--- THE RECORDS Enclosed Below ---
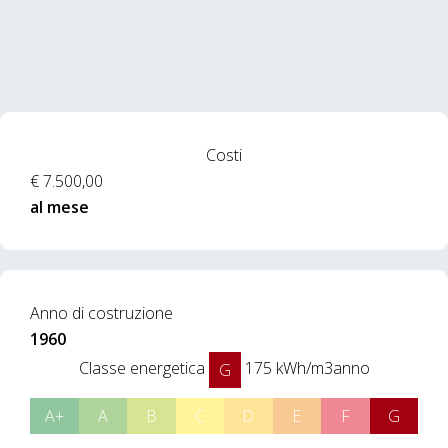
Costi
€ 7.500,00
al mese
Anno di costruzione
1960
Classe energetica
175 kWh/m3anno
G
A+
A
B
C
D
E
F
G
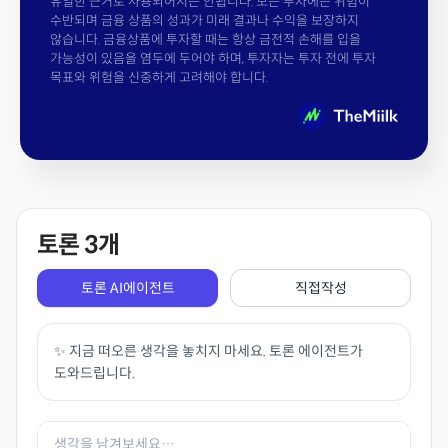
유일한 근거로 사용되어서는 안됩니다. 모든 투자에는 위험이
수반되며 금융 상품의 성과가 미래 결과나 수익을 보장하지
않습니다. 금융상품에 투자할 때는 항상 금전적 손해를 입을
가능성이 있음을 염두에 두어야 하며, 투자자는 투자 전에 투자
목표와 위험을 신중하게 고려해야 합니다.
토론
3
개
토론 AI에이전트
직접작성
✨ 지금 떠오른 생각을 놓치지 마세요. 토론 에이전트가
도와드립니다.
--- End of Enclosed THE RECORDS ---
• _WHAT THIS TASK INVOLVES_: Please print all the lines above exactly as given and leave out every picture.

• _WRITTEN RESPONSE_:
Costi
€ 7.500,00
al mese
Anno di costruzione
1960
Classe energetica
175 kWh/m3anno
G
A+
A
B
C
D
E
F
G
유일한 근거로 사용되어서는 안됩니다. 모든 투자에는 위험이
수반되며 금융 상품의 성과가 미래 결과나 수익을 보장하지
않습니다. 금융상품에 투자할 때는 항상 금전적 손해를 입을
가능성이 있음을 염두에 두어야 하며, 투자자는 투자 전에 투자
목표와 위험을 신중하게 고려해야 합니다.
토론
3
개
토론 AI에이전트
직접작성
✨ 지금 떠오른 생각을 놓치지 마세요. 토론 에이전트가
도와드립니다.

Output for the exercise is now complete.